## What needs to be done
Retrieve every line of the data holding the word "часы".

## Record excerpts
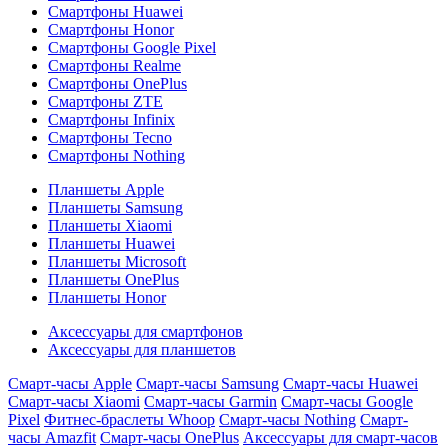
Смартфоны Huawei
Смартфоны Honor
Смартфоны Google Pixel
Смартфоны Realme
Смартфоны OnePlus
Смартфоны ZTE
Смартфоны Infinix
Смартфоны Tecno
Смартфоны Nothing
Планшеты Apple
Планшеты Samsung
Планшеты Xiaomi
Планшеты Huawei
Планшеты Microsoft
Планшеты OnePlus
Планшеты Honor
Аксессуары для смартфонов
Аксессуары для планшетов
Смарт-часы Apple
Смарт-часы Samsung
Смарт-часы Huawei
Смарт-часы Xiaomi
Смарт-часы Garmin
Смарт-часы Google
Pixel
Фитнес-браслеты Whoop
Смарт-часы Nothing
Смарт-
часы Amazfit
Смарт-часы OnePlus
Аксессуары для смарт-часов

## Result of the exercise
Смарт-часы Apple
Смарт-часы Samsung
Смарт-часы Huawei
Смарт-часы Xiaomi
Смарт-часы Garmin
Смарт-часы Google
Смарт-часы Nothing
часы Amazfit
Смарт-часы OnePlus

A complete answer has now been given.